I've been doing Advent of Code for 4 years now. 3 years ago, I did the most I had ever done and I was miserable. For 13 days AOC was eating up what little time and energy I had after work. I was caught in a cycle where I was ashamed of myself for not solving the problems more easily. But, I was unable to step away because I felt like I was so close to finishing. This made me invest even more time which made me even more ashamed.

Last year, I only did 4 days of puzzles but I also stopped trying to solve as many problems as I could. Part of this is because I stopped feeling like I needed to use AOC to prove my programming ability to myself and others. This allowed me to start using AOC as a sandbox to try new (to me) Python tools and features like type hints, mypy, and to build out workflows in Make. I had way more fun working this way and ended up with some tools and patterns I was able to use for the rest of the year.

I discovered that last part, up-to-date knowledge of how to build complete modern python projects, is really valuable to me. As a then manager and now executive, I'm not coding regularly. So when I do have a chance to get my hands dirty, for fun or for profit, it's a huge accelerator to have a go-to template to quickly build out a project with up-to-date tools and practices.

I don't mean "template" metaphorically. I have a cookiecutter template (opens in a new tab) I use to build my projects and now I use Advent of Code as my chance to give it an annual refresh.

This year, I leaned even more into "doing more with less" and only did one day's worth of puzzles.
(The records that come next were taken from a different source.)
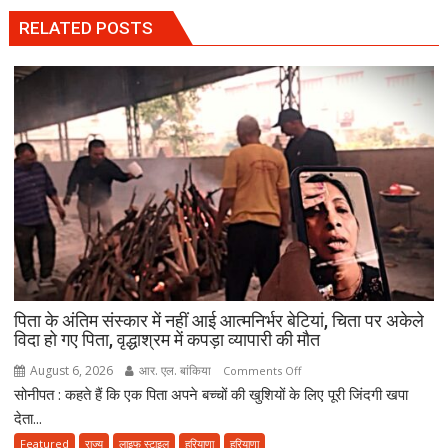
RELATED POSTS
पिता के अंतिम संस्कार में नहीं आई आत्मनिर्भर बेटियां, चिता पर अकेले
विदा हो गए पिता, वृद्धाश्रम में कपड़ा व्यापारी की मौत
August 6, 2026
आर. एल. बांकिया
on
Comments Off
सोनीपत : कहते हैं कि एक पिता अपने बच्चों की खुशियों के लिए पूरी जिंदगी खपा
पिता
के
देता...
अंतिम
Featured
राज्य
लाइफ स्टाइल
हरियाणा
हरियाणा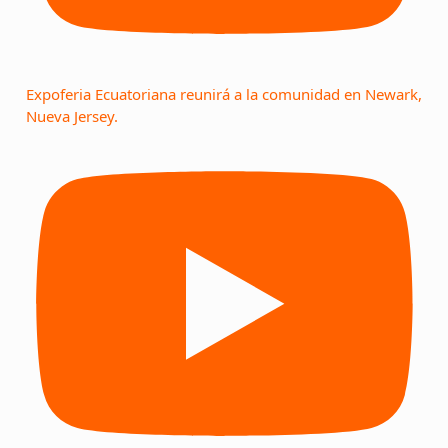
Expoferia Ecuatoriana reunirá a la comunidad en Newark,
Nueva Jersey.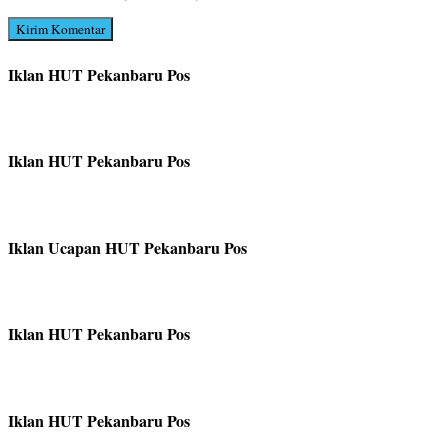
Iklan HUT Pekanbaru Pos
Iklan HUT Pekanbaru Pos
Iklan Ucapan HUT Pekanbaru Pos
Iklan HUT Pekanbaru Pos
Iklan HUT Pekanbaru Pos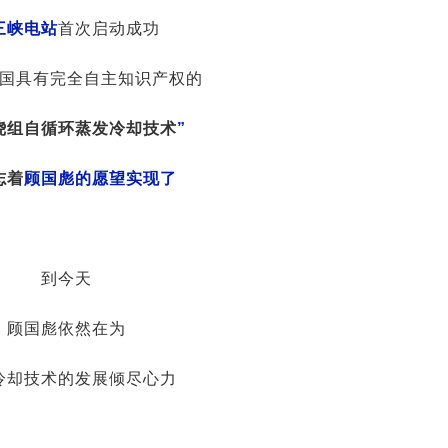
三峡电站
首次启动成功
国具有完全自主知识产权的
绕组自循环蒸发冷却技术
”
志着
顾国彪的愿望实现了
到今天
顾国彪依然在为
冷却技术的发展倾尽心力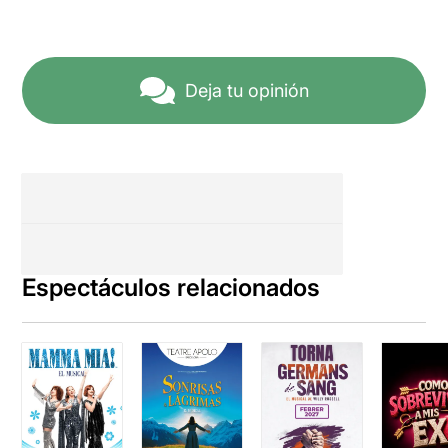
Deja tu opinión
Espectáculos relacionados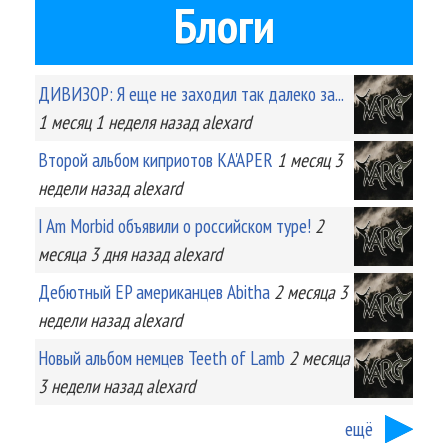
Блоги
ДИВИЗОР: Я еще не заходил так далеко за...
1 месяц 1 неделя
назад
alexard
Второй альбом киприотов KA'APER
1 месяц 3
недели
назад
alexard
I Am Morbid объявили о российском туре!
2
месяца 3 дня
назад
alexard
Дебютный EP американцев Abitha
2 месяца 3
недели
назад
alexard
Новый альбом немцев Teeth of Lamb
2 месяца
3 недели
назад
alexard
ещё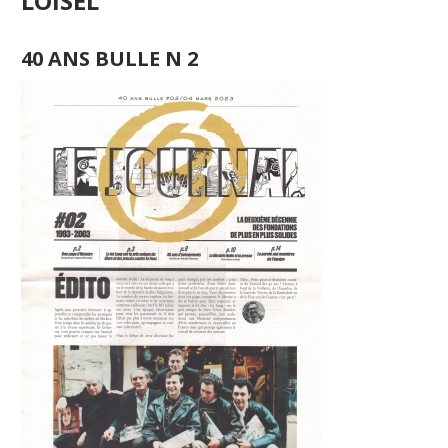
LOISEL
40 ANS BULLE N 2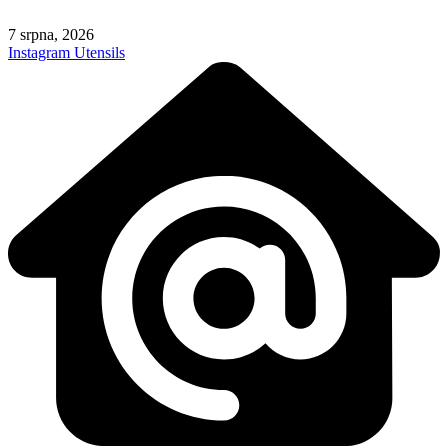
Skip
to
7 srpna, 2026
content
Instagram
Utensils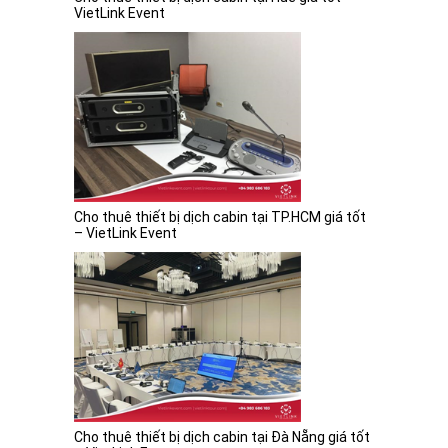
VietLink Event
Cho thuê thiết bị dịch cabin tại TP.HCM giá tốt
– VietLink Event
Cho thuê thiết bị dịch cabin tại Đà Nẵng giá tốt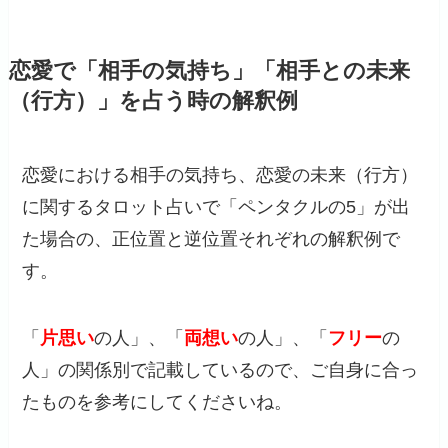
恋愛で「相手の気持ち」「相手との未来
（行方）」を占う時の解釈例
恋愛における相手の気持ち、恋愛の未来（行方）
に関するタロット占いで「ペンタクルの5」が出
た場合の、正位置と逆位置それぞれの解釈例で
す。
「
片思い
の人」、「
両想い
の人」、「
フリー
の
人」の関係別で記載しているので、ご自身に合っ
たものを参考にしてくださいね。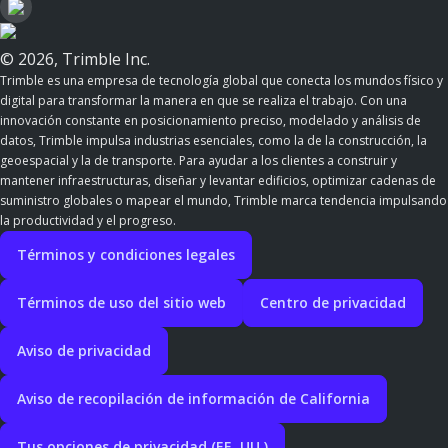
© 2026, Trimble Inc.
Trimble es una empresa de tecnología global que conecta los mundos físico y
digital para transformar la manera en que se realiza el trabajo. Con una
innovación constante en posicionamiento preciso, modelado y análisis de
datos, Trimble impulsa industrias esenciales, como la de la construcción, la
geoespacial y la de transporte. Para ayudar a los clientes a construir y
mantener infraestructuras, diseñar y levantar edificios, optimizar cadenas de
suministro globales o mapear el mundo, Trimble marca tendencia impulsando
la productividad y el progreso.
Términos y condiciones legales
Términos de uso del sitio web
Centro de privacidad
Aviso de privacidad
Aviso de recopilación de información de California
Tus opciones de privacidad (EE. UU.)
I then spent the remaining time making updates to my solution workflow including switching from flake8 to ruff (opens in a new tab), adding mypy (opens in a new tab) into my workflows, and adding a template documentation page with Sphinx (opens in a new tab) driven by docstrings and typehints with autodoc (opens in a new tab). With the exception of Ruff this was all stuff I'd done before, but had never taken the time to systematize.

I then started porting the ideas I enjoyed into my template. Checking for bugs in your template can be tricky because the template itself is full of jinja-style template variables (e.g. {{project-name}}) so you can't run it directly. To help with this I created a new project (opens in a new tab) with a Makefile that pulls my cookiecutter template and runs a "hello world" build to check for obvious bugs.

I really wish I had the time to do all 25 of the AOC puzzles every year, but the truth is I don't. Instead, I'm glad I've gotten to the point in my life where I have the confidence to make use of something in the way I want to.